Muchos escritores famosos eran asiduos de esos templos en los que se amontonan el saber y el conocimiento de otros, con Pío Baroja a la cabeza, como reconoció a menudo haciendo que los personajes de sus novelas hicieran referencia a estas librerías; no en vano el autor de El árbol de la ciencia preside, estatuario él, la Cuesta de Moyano, ese rincón impagable de Madrid donde se reúnen una treintena de casetas repletas de libros dormidos que tienen una historia propia que sumar a la del texto impreso. Así, he encontrado entre las páginas de algunos de esos sesteantes libros pistas de sus anteriores propietarios. Como el recibo y talón de venta del supermercado de El Corte Inglés del centro comercial de Málaga que indica que el 20 de agosto de 2005 Carmen, vecina del Rincón de la Victoria, se dejó 102,54 euros en la compra de vino, melón, gaseosa, patatas, judías verdes y más cosas.
Otras veces los hallazgos no han sido tan explícitos: un bonobús de la EMT de Madrid sin estrenar (370 pesetas por diez viajes) que debió de servir de marcapáginas al olvidadizo lector; o una cuartilla de papel cuadriculado con un dibujo a lápiz de una joven, cuyo peinado (pelo cardado) y jersey de cuello alto de rombos delatan tratarse de un retrato de los años sesenta del pasado siglo que firma Julio; o el boceto del frontispicio de un templo griego dibujado en el reverso de un impreso del Centro Algodonero Nacional de la Vía Layetana barcelonesa —donde todavía mantiene hoy su sede— fechado el 11 de noviembre de 1964, bosquejo que, para mayor misterio, va dirigido a un señor vecino de la calle Áncora de Madrid; o flores secas, seguramente símbolo de un momento especial en la vida de quien sujetaba el libro entre sus manos en esa época; o muchas dedicatorias, algunas de ellas —para que luego se diga que las casualidades no existen— dirigidas a colegas de profesión conocidos por mí.

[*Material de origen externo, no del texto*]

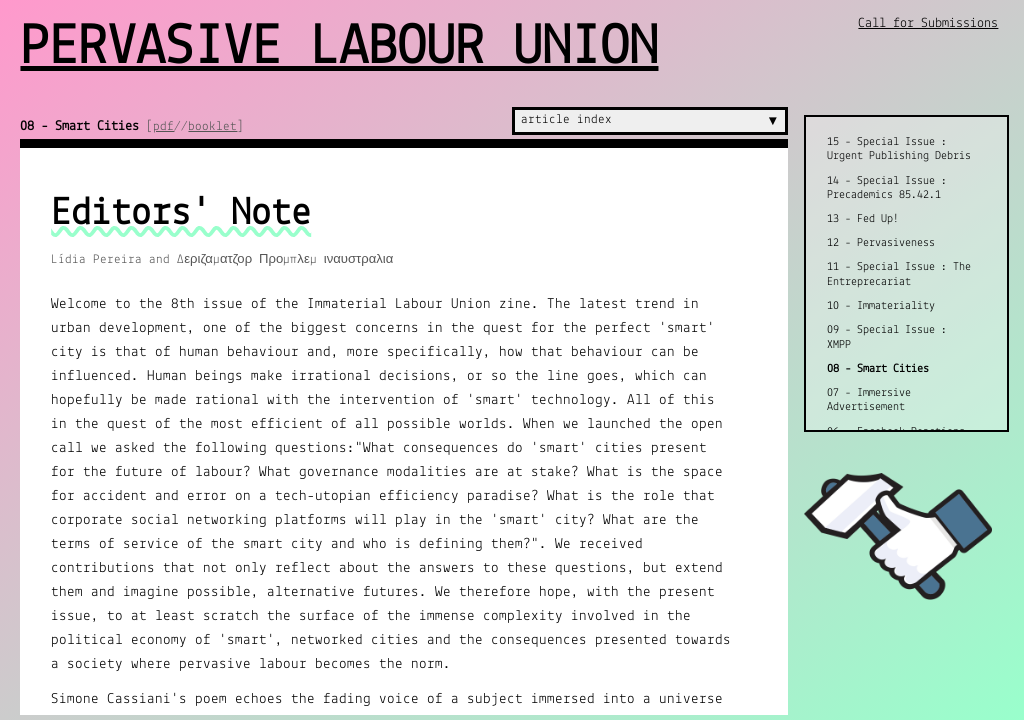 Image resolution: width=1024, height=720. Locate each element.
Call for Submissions (928, 23)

Todos esos descubrimientos venían escondidos, entre otros, en textos de autores tan variados como Donna Leon, José Luis Castillo-Puche, Antonio Gómez Rufo, Francisco Umbral, Henry James o Paul Auster. Con todo, y es lo que me ha animado a contarte esta historia, nunca me había encontrado con cuatro pistas en el mismo libro. Así de cargado me ha llegado Memorial del convento, de José Saramago, en la tercera edición de Seix Barral (1989). Ahí va la relación: 1) Dedicatoria del que se supone fue su comprador para regalar, en el verano de 1990, a «las hermanas más hermosas del mundo y alrededores»; 2) Marcapáginas de la librería Turner de la calle Génova de Madrid; 3) Octavilla de una tienda próxima a Lavapiés con el precio de las copias fotográficas de 10×15 (27 pesetas) y ¡regalo de un álbum por cada revelado!, y 4) Un calendario, años 1990-1991, que anuncia las ¡últimas plazas! para estudiar en una Escuela de Protésicos e Higienistas Dentales próxima a la salida de la calle Azcona del metro de Diego de León. ¡Qué historias más insospechadas nos cuentan los libros de lance! Son de doble lectura. Tienen su propia historia.